The scene last Friday:

Thinking the demonstration was winding down, I went back home and tried to work on my novel. The demonstration wasn’t winding down. Hundreds of thousands of demonstrators were flooding the streets. I texted the photographer Carolyn Drake, a friend and colleague. We covered our mouths with scarves and set out to meet each other. I started walking up Siraselviler, the street that connects Cihangir, where I live, to Taksim Square. It was packed shoulder-to-shoulder with demonstrators chanting anti-government slogans, some of them quite inventive. …

I got as far as the German Hospital, where the crowd became too dense to penetrate. Carolyn meanwhile was stuck at the northern edge of the park. I never did meet her, though she’s been sending me the pictures she snaps from her cell phone. During the twenty minutes I spent standing in front of the hospital, two ambulances came careening in from Taksim. The crowds climbed up on walls to let the ambulances by, almost drowning out the sirens with their chants: “To your health, Tayyip!” Later, everyone started jumping up and down, chanting “Jump! Jump! Jump or you’re a fascist!” I, too, hopped up and down a little, to signal my disapproval of fascism. I tried to strike up conversation with a demonstrator, a young woman in her twenties with a surgical mask around her neck, but I could see I was interrupting her tweeting. In fact, I realized that almost every person there was either typing on a phone or recording the scene on a tablet.

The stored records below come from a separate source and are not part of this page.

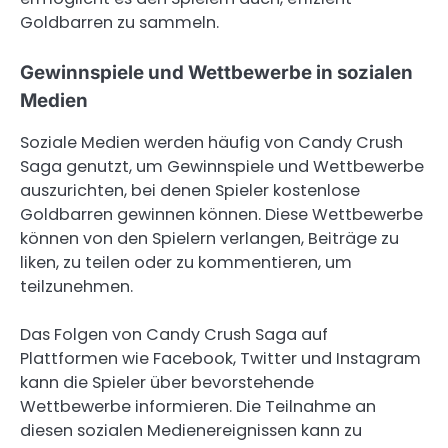
Goldbarren zu sammeln.
Gewinnspiele und Wettbewerbe in sozialen
Medien
Soziale Medien werden häufig von Candy Crush
Saga genutzt, um Gewinnspiele und Wettbewerbe
auszurichten, bei denen Spieler kostenlose
Goldbarren gewinnen können. Diese Wettbewerbe
können von den Spielern verlangen, Beiträge zu
liken, zu teilen oder zu kommentieren, um
teilzunehmen.
Das Folgen von Candy Crush Saga auf
Plattformen wie Facebook, Twitter und Instagram
kann die Spieler über bevorstehende
Wettbewerbe informieren. Die Teilnahme an
diesen sozialen Medienereignissen kann zu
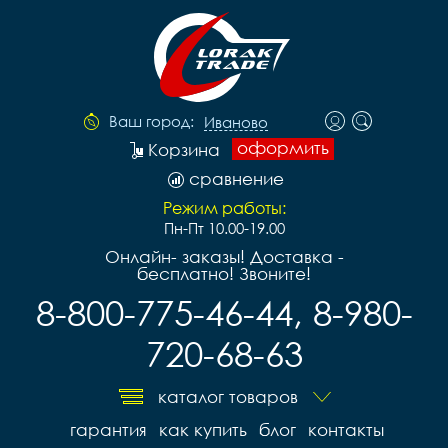
Ваш город:
Иваново
оформить
Корзина
сравнение
Режим работы:
Пн-Пт 10.00-19.00
Онлайн- заказы! Доставка -
бесплатно! Звоните!
8-800-775-46-44, 8-980-
720-68-63
каталог товаров
гарантия
как купить
блог
контакты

This is the image that will stay with me: ” At midnight, the street where I live was gas bombed. Demonstrators in gas masks and goggles marched below the windows, cheering ‘Spray! Spray! Let us see you spray!’ Pepper gas poured through the open windows and immediately filled my seventh-floor apartment. Around one, a tremendous racket broke out as people all over the city started beating on cymbals, pots, pans, and metal street signs; I saw one man looking around in vain for a stick, and then cheerfully starting to bang his head against a metal storefront shutter.”

Our reporter in Istanbul, taking a break from her novel.

Novel interrupted: Our reporter in Istanbul

She concludes, “On my street, spirits seem to be high. Someone is playing ‘Bella, Ciao’ on a boom-box, and I can hear cheering and clapping. But every now and then the spring breeze carries a high, whistling, screaming sound, and the faint smell of pepper gas.”

But that was already a few days ago.

I text messaged my Turkish friend, Eren Göknar, for her take on Elif’s article, and an update:  “I’m getting posts from friends of relatives showing people bloodied up by tear gas canisters thrown at them. There was a cell phone shot of Ankara police helmuts with their IDs taped up so they wouldn’t be identified. The violence to peaceful protestors is shocking. I don’t know if you’ve gotten the links with the ‘I am çapuling’ rap, but it’s hysterical. The protesters are playing on Erdogan’s accusation that they are mainly ‘looters’ or Çapuls in Turkish, or fringe elements of society.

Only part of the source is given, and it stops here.